Wednesday, May 07, 2008

About ZA'ATAR (hyssop for pedants like me)


"We will,” Ismail Haniyeh, the Hamas ruler of Gaza (see pic), announced, “eat za’atar, grass, and salt, but we will not renounce our principles.”

How long Haniyeh expects his people to keep such diet is unclear. Not that za’atar isn’t good for you. It has been shown to have antioxidant properties, and also to stimulate antimicrobial activity against such pathogenic microorganisms as Salmonella typhimurium and Staphylococcus aureus. Still, I wouldn’t recommend eating it with only grass and salt. Although it has a lovely fragrance and by itself does not taste unpleasant, it is far better when mixed with other things — e.g., added to a salad dressing, or else sprinkled on olive oil and sopped up with a piece of warm pita bread.
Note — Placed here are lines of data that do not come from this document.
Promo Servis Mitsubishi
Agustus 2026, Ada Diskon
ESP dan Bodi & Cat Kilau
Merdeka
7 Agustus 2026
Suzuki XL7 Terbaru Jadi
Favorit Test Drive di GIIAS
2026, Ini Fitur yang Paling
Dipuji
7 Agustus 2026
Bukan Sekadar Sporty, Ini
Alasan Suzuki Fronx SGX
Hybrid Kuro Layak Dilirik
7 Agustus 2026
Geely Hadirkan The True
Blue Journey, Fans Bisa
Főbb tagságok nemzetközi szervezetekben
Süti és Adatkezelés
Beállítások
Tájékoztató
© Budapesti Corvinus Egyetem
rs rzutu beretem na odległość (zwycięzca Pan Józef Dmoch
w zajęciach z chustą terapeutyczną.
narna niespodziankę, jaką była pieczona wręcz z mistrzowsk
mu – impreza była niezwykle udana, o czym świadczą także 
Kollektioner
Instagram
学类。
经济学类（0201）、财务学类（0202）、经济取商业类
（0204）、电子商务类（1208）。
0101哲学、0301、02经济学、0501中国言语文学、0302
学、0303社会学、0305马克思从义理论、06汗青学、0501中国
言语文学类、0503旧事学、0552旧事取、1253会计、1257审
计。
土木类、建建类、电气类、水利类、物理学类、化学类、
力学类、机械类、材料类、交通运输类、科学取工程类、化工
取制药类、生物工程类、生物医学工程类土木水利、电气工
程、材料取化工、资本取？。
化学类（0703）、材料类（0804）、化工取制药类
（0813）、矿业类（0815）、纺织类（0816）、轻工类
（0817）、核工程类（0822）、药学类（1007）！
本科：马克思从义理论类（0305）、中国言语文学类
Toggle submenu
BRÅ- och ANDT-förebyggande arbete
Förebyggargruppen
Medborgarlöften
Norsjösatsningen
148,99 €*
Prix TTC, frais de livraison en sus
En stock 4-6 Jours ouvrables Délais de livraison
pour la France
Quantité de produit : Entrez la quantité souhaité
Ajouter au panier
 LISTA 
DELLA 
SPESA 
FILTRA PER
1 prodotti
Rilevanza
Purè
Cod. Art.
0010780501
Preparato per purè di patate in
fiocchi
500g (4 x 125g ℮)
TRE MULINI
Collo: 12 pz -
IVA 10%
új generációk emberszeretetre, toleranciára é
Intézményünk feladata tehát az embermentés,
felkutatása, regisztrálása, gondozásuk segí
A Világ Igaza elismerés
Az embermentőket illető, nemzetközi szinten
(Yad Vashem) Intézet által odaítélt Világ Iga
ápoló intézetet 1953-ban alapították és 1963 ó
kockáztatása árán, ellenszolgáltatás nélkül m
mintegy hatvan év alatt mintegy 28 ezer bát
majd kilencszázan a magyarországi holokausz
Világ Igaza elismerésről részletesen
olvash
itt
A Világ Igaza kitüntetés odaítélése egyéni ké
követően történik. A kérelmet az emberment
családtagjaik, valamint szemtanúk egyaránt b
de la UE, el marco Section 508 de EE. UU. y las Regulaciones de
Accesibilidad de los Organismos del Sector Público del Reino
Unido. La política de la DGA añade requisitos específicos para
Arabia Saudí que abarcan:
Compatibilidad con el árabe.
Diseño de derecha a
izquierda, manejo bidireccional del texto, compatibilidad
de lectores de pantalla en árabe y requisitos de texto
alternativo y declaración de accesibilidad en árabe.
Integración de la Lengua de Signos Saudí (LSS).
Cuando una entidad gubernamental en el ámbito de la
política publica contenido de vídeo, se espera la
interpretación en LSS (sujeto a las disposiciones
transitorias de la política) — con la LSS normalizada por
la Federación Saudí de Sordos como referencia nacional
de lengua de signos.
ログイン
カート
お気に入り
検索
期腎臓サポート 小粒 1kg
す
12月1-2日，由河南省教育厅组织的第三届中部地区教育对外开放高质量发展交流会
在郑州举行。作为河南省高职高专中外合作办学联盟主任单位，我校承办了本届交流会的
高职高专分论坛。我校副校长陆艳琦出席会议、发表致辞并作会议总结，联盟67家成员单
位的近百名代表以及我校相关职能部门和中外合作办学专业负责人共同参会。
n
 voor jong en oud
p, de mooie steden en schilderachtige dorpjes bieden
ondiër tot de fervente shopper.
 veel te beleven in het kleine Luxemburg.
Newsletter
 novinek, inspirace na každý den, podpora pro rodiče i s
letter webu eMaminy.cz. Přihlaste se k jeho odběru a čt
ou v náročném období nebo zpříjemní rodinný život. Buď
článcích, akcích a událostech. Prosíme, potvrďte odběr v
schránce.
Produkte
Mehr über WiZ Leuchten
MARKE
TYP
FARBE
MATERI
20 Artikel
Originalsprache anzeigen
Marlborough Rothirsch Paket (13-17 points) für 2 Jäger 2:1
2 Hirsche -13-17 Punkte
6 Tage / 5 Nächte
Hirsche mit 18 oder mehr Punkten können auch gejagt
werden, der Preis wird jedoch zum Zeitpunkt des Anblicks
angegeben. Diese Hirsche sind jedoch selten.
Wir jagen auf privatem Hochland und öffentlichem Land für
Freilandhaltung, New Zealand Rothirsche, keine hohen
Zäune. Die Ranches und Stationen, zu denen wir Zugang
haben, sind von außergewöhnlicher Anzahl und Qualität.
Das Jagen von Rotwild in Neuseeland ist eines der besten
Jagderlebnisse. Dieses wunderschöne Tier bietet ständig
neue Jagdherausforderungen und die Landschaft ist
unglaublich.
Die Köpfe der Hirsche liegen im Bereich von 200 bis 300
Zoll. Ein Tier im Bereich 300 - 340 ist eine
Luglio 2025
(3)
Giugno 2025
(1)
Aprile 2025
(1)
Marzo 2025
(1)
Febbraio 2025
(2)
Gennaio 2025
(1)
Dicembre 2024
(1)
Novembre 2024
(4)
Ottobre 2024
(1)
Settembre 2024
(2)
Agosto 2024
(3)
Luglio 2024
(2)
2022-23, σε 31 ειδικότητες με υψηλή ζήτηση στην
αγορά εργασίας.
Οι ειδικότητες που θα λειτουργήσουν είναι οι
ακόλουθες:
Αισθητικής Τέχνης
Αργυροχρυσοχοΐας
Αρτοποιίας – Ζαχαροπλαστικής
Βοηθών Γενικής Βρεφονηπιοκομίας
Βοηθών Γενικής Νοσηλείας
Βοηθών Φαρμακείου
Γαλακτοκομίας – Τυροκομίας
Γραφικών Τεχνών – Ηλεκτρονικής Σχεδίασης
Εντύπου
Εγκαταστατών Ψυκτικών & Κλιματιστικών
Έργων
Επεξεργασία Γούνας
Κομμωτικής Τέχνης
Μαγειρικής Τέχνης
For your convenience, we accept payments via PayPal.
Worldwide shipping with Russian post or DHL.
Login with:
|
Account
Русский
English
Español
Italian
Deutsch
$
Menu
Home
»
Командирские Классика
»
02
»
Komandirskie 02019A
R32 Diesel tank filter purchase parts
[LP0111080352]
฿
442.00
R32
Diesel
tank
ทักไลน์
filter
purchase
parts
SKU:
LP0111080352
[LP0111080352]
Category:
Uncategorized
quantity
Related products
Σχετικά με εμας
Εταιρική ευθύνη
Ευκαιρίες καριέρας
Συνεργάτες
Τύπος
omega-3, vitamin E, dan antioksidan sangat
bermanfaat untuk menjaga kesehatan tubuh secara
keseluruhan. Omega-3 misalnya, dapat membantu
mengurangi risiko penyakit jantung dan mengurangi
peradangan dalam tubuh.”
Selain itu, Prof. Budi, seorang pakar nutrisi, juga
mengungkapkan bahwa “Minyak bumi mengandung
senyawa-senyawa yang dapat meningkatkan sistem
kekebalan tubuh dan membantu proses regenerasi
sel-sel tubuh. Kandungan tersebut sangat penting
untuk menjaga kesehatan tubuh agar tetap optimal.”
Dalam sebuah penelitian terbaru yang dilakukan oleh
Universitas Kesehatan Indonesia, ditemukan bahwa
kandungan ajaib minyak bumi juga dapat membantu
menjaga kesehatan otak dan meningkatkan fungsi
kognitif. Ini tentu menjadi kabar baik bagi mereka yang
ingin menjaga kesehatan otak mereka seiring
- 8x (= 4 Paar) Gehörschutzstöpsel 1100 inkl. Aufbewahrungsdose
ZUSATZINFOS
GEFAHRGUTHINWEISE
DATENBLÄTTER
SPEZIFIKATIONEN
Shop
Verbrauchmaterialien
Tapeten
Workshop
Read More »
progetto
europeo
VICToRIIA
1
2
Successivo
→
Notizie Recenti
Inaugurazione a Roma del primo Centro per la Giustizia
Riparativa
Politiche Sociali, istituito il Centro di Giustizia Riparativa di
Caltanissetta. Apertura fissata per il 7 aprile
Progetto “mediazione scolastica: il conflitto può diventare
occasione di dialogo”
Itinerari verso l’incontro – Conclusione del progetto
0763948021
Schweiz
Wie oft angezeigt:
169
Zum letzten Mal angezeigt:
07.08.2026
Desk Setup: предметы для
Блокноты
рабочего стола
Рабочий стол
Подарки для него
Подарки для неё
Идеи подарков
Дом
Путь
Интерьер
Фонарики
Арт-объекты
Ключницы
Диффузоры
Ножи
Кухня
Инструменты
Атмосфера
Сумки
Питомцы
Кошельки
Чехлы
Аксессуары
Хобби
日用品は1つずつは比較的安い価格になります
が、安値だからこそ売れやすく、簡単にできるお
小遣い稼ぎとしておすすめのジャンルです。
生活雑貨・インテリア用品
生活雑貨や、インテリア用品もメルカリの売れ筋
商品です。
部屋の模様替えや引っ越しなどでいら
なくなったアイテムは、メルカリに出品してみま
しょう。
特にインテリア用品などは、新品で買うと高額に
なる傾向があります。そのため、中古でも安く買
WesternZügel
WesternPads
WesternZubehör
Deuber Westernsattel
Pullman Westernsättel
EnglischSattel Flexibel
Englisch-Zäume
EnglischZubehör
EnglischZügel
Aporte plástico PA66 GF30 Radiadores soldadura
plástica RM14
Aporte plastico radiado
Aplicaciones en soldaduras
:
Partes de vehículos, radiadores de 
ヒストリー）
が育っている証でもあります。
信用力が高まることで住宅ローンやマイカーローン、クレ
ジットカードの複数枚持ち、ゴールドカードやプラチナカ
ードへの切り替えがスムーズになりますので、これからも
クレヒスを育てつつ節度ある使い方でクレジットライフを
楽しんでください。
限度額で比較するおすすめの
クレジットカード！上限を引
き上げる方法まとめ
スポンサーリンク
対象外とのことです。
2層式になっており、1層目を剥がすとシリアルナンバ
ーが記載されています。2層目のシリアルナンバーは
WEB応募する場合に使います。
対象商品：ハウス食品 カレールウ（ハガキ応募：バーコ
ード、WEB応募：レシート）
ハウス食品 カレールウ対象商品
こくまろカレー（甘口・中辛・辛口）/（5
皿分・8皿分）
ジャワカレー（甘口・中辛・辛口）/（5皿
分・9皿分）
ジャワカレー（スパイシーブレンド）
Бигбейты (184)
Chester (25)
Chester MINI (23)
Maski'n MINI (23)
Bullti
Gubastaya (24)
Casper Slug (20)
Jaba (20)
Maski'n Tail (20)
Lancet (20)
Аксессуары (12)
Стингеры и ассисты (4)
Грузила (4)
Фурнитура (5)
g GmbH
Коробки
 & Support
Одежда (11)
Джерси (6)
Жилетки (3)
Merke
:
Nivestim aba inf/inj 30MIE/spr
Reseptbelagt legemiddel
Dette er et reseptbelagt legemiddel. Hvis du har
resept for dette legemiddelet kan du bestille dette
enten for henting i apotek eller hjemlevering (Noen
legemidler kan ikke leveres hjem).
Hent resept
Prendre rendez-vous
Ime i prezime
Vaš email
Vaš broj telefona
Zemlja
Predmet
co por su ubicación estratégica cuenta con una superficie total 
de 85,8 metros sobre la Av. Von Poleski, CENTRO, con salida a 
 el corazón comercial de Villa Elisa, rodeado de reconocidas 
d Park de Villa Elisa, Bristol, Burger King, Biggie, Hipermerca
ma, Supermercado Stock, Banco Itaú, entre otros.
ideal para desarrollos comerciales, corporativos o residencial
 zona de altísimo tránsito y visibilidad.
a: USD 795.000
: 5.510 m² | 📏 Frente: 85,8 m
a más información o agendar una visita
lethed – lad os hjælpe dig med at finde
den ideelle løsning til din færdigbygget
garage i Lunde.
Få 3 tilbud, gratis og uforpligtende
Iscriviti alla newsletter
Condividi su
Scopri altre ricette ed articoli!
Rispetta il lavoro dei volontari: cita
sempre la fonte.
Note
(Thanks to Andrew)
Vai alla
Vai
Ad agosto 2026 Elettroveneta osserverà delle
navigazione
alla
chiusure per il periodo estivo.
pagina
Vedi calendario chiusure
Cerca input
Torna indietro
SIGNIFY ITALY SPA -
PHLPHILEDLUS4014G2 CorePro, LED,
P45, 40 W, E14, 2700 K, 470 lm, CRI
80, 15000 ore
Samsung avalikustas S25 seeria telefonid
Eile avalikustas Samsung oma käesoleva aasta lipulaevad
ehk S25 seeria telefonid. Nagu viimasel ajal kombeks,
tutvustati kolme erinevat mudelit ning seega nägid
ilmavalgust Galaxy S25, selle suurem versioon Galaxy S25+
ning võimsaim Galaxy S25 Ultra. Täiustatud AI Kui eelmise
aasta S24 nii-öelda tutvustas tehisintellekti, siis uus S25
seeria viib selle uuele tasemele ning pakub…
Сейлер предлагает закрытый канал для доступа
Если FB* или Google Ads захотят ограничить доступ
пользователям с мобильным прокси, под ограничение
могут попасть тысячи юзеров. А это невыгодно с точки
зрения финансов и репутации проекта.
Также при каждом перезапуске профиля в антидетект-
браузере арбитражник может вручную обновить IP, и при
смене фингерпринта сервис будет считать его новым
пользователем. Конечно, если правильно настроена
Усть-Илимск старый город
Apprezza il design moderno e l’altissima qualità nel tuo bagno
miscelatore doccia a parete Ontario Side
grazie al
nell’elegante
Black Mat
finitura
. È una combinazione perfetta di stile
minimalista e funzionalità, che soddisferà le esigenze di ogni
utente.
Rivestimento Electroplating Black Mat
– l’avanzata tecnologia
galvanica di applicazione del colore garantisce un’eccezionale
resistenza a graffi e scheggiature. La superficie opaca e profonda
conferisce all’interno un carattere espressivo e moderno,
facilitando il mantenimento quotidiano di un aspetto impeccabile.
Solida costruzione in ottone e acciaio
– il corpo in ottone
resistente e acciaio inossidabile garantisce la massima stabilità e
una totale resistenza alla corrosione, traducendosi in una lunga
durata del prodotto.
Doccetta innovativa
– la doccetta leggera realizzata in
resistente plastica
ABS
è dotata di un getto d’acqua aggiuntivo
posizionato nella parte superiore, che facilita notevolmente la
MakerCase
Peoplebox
But just what, you ask, is za’atar? There’s some disagreement about that, because in Lebanon it is mix of herbs, including ground sesame seeds, ground sumac, ground dried thyme, ground dried oregano or ground dried marjoram. Among Palestinians, in any case, the word za’atar refers to both the condiment and the wild oregano plant from which its local variety is made. We Israelis call the condiment za’atar, too, and it is against the law to harvest it (wild oregano is a protected species), of course it is available in the shops although the packages are marked “hyssop” or “holy hyssop.” This is a word that, so the dictionaries tell us, comes from Latin hyssopus, which comes from Greek, which in turn comes from a word of Hebrew (or Aramaic) word ezov אזוב.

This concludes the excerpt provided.